* EXERCISE GOAL
Go through the records and show each line where the word "ПОМЕЩЕНИЕ" occurs.
---- TASK MATERIAL
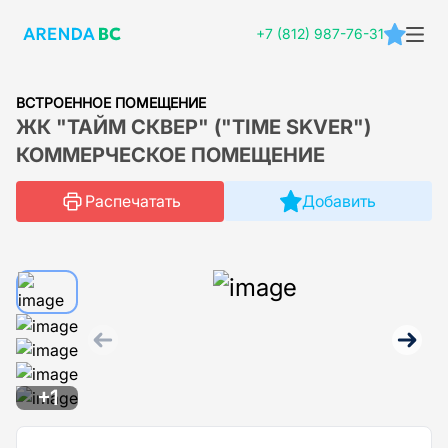
+7 (812) 987-76-31
ВСТРОЕННОЕ ПОМЕЩЕНИЕ
ЖК "ТАЙМ СКВЕР" ("TIME SKVER")
КОММЕРЧЕСКОЕ ПОМЕЩЕНИЕ
Распечатать
Добавить
+1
--------
* OUTPUT FOR THIS TASK
ВСТРОЕННОЕ ПОМЕЩЕНИЕ
КОММЕРЧЕСКОЕ ПОМЕЩЕНИЕ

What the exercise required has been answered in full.